REQUIRED ACTION
No pictures belong in the copy, but every line of the material below must be reproduced exactly.
┌──
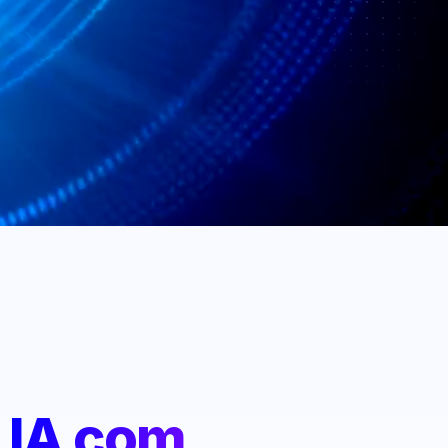
:
IA com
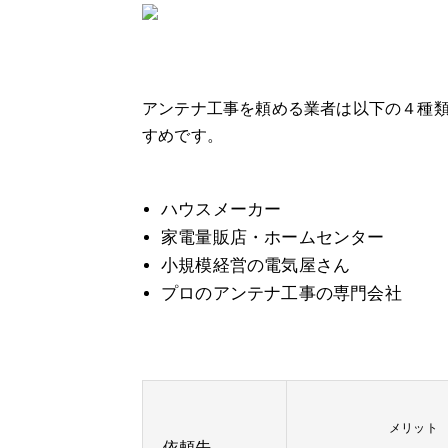
アンテナ工事を頼める業者は以下の４種
すめです。
ハウスメーカー
家電量販店・ホームセンター
小規模経営の電気屋さん
プロのアンテナ工事の専門会社
メリット
依頼先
└──
REPLY
:
IA com
アンテナ工事を頼める業者は以下の４種
すめです。
ハウスメーカー
家電量販店・ホームセンター
小規模経営の電気屋さん
プロのアンテナ工事の専門会社
メリット
依頼先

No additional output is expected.